03 - Simmer the beef for approximately 90 minutes, checking occasionally that the liquid remains just under the top of the meat. Top up with additional beer or water if necessary. Begin checking for tenderness at the 90-minute mark; meat should yield easily to a fork or skewer.
04 - Once the beef is very tender and falling apart, remove it from the Dutch oven and set aside to cool slightly. Strain and reserve 250 ml of the cooking liquid, discarding aromatics and solids.
05 - Pour off any excess fat from the Dutch oven. Add chopped onions, garlic, apple cider vinegar, Worcestershire sauce, lemon juice, kosher salt, black pepper, brown sugar, Heinz Chili Sauce, reserved cooking liquid, paprika (if using), and Tabasco sauce. Mix thoroughly.

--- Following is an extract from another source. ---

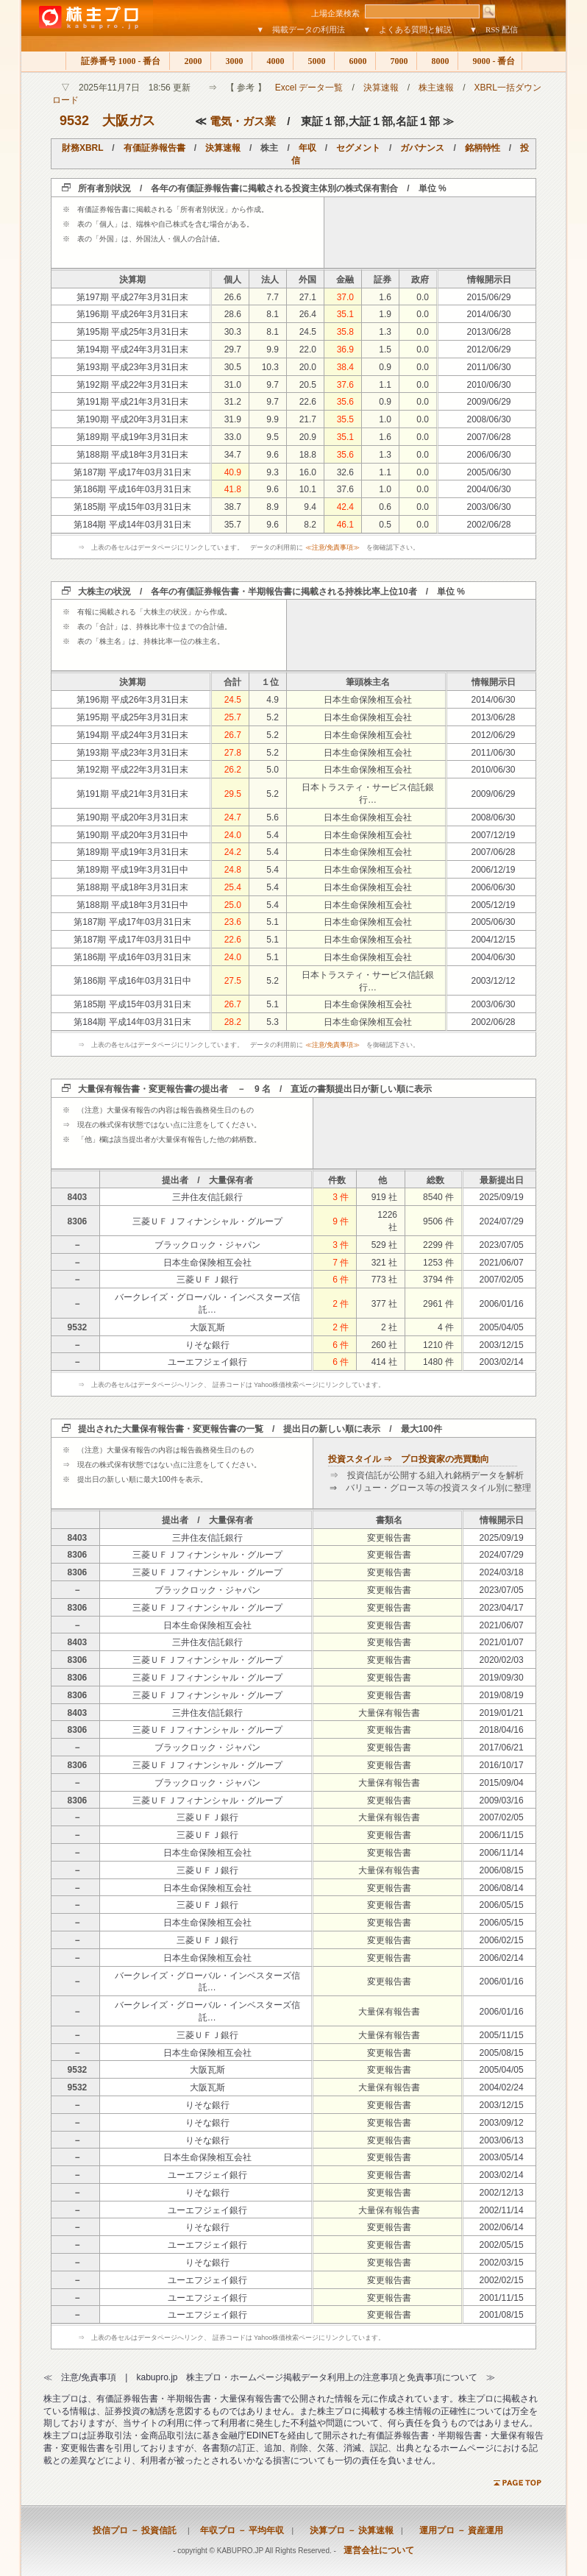 The image size is (587, 2576). I want to click on 2000, so click(190, 61).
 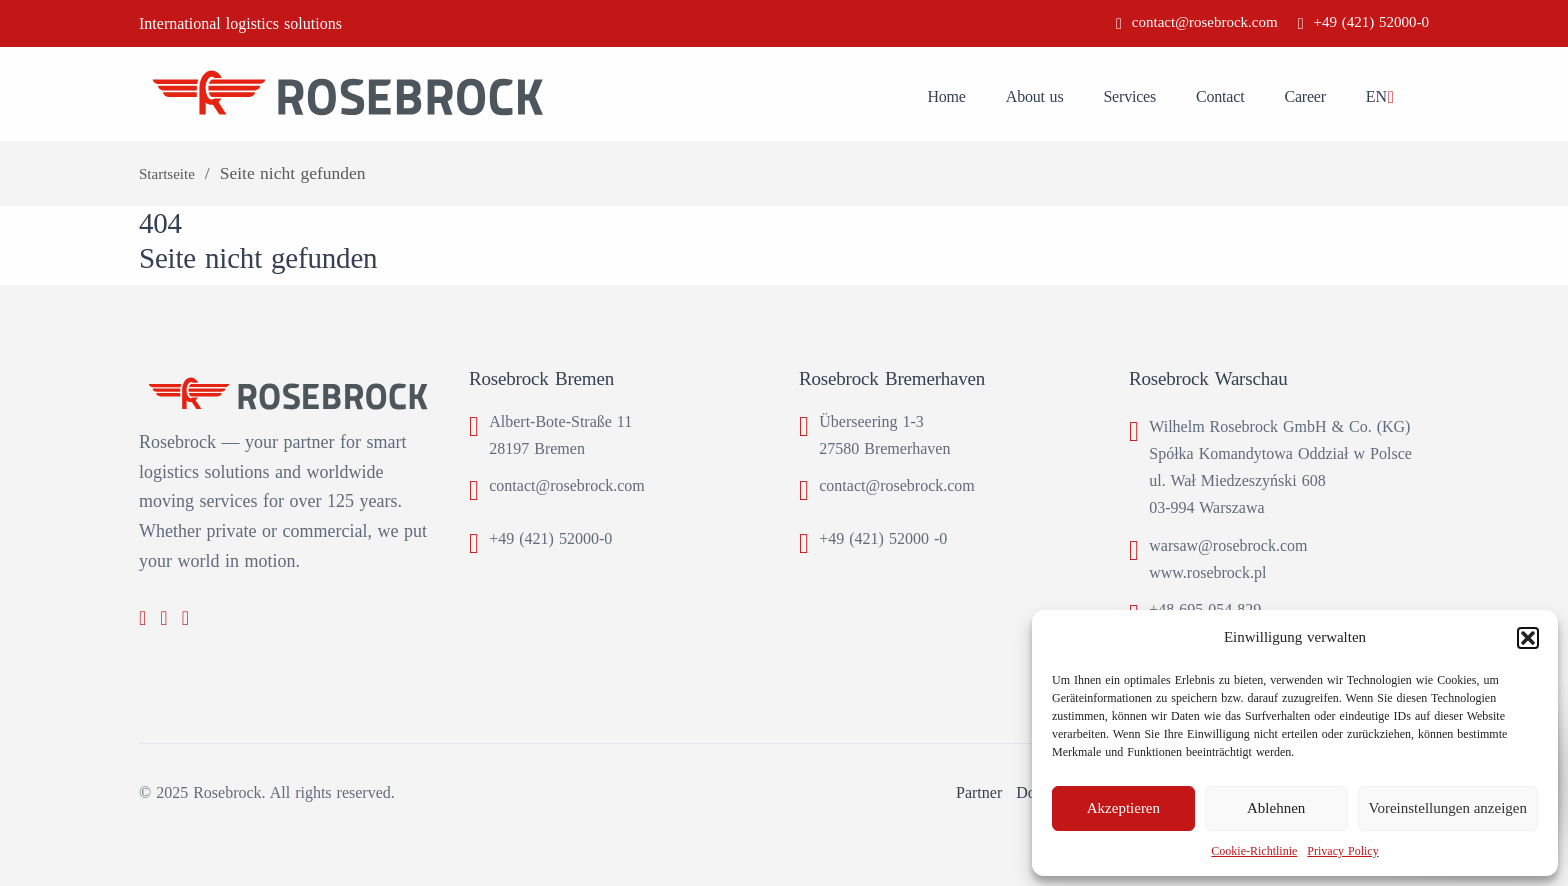 What do you see at coordinates (1448, 808) in the screenshot?
I see `Voreinstellungen anzeigen` at bounding box center [1448, 808].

06 - Set pot over medium-low heat. Bring the mixture to a simmer and cook for about 30 minutes, stirring occasionally until the sauce thickens and flavors meld.
07 - Shred the cooled beef by hand, removing any remaining fat. Add shredded beef to the sauce, stirring to coat. Simmer together for an additional 10 minutes to allow flavors to develop.
08 - Serve the pulled beef hot on fresh buns, slider rolls, or baguettes as desired.

# Notes:

01 - If there is less than 250 ml of braising liquid after cooking, supplement with water to reach the required amount.
02 - For maximized flavor, do not clean the Dutch oven between braising and making the sauce; simply remove solids before proceeding.
03 - Leftovers can be stored in an airtight container in the refrigerator for up to 7 days or frozen for 4 to 6 months. Allow to cool before storing.